The expression does not improve when he sees who’s standing in front of his door. “Jesus Christ. I thought it was the fucking police. What are you doing, knocking on someone’s door like that?” He shakes his head. “Just…what the fuck are you doing here?”

I wait for the panic. If I’d found myself in this position a month ago, I would have thrown up on myself and fled the scene like a common criminal. The panic doesn’t come. “Are you going to invite me in?”

He crosses his arms, wearing a perplexed frown. I try not to look at all of the ink. Let’s face it. I’ve never been able to study his tattoos in person before. I’ve always bolted before I’ve had the chance. What I have done is flicked through google search images of his ad campaigns a thousand and one times. I’ve studied the depictions of the angel and the demon on his neck, just below either ear. The three saints getting high on his right arm aren’t new to me. The snake coiled around his other arm. The intricately drawn mandalas, and sacred geometry all across his chest. The crucifix above his right hip. Every little scrap of ink on his torso is familiar, each piece pulling at my attention, begging me to stare…

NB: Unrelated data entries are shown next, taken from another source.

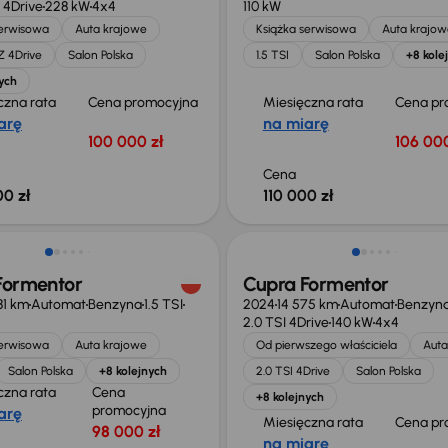
 4Drive
228 kW
4x4
110 kW
serwisowa
Auta krajowe
Książka serwisowa
Auta krajow
Z 4Drive
Salon Polska
1.5 TSI
Salon Polska
+8 kole
ych
czna rata
Cena promocyjna
Miesięczna rata
Cena pr
arę
na miarę
100 000 zł
106 000
Cena
00 zł
110 000 zł
o 2 000 zł
Możliwość odliczenia VAT
Formentor
Cupra Formentor
81 km
Automat
Benzyna
1.5 TSI
2024
14 575 km
Automat
Benzyn
2.0 TSI 4Drive
140 kW
4x4
serwisowa
Auta krajowe
Od pierwszego właściciela
Auta
Salon Polska
+8 kolejnych
2.0 TSI 4Drive
Salon Polska
czna rata
Cena
+8 kolejnych
promocyjna
arę
Miesięczna rata
Cena pr
98 000 zł
na miarę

“Why’s your face so red?” Pax growls. “You run here or something?”

“No. I came in the car.”

“Cool. Well. Thanks for stopping by but I’m kind of busy.” He goes to close his bedroom door. Actually does close it. I note the dressing taped to his back and over his hip as he turns, squirreling away that detail. I’m not upset by his coldness, or by the way he dismissed me. Best of all, I’m not even remotely embarrassed that I came here. I wasn’t tongue tied in front of him at all.

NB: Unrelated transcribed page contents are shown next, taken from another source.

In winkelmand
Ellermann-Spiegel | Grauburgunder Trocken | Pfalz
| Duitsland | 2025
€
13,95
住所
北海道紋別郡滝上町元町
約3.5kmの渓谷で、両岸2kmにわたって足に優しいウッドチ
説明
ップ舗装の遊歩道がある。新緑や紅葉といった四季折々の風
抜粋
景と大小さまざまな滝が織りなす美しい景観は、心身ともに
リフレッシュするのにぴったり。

Wow. Well, isn’t that a development.

Smiling to myself, I turn and head back down the stairs, back the way I came. I hit the sixth step when Pax’s bedroom door swings open and he appears again, this time with a vape pen in his hand. A cloud of smoke trickles down his nose, curling around his face. Through the thickness of it, his eyes are intense, liquid as mercury. “Seriously, Chase. What the fuck are you doing here? I have to know.”

“I just wanted to check something.”

He holds a hand up in the air. “And? What the fuck did you have to drive over here to check?”

I contemplate a lie. I think I’d get away with lying to him now. He’d never be able to tell. But this strange new courage in my chest urges me to tell him the truth. What would be the harm in that now? “I wanted to see if I was still afraid of you,” I say. The confession comes out easily. A couple of weeks ago, I’d never have been able to say this to him. Never. I’d have been too petrified of facing him to manage actual, intelligible words, but today I don’t seem to be having any trouble at all. This moment, right here, might just be the most liberating, freeing moment of my entire life.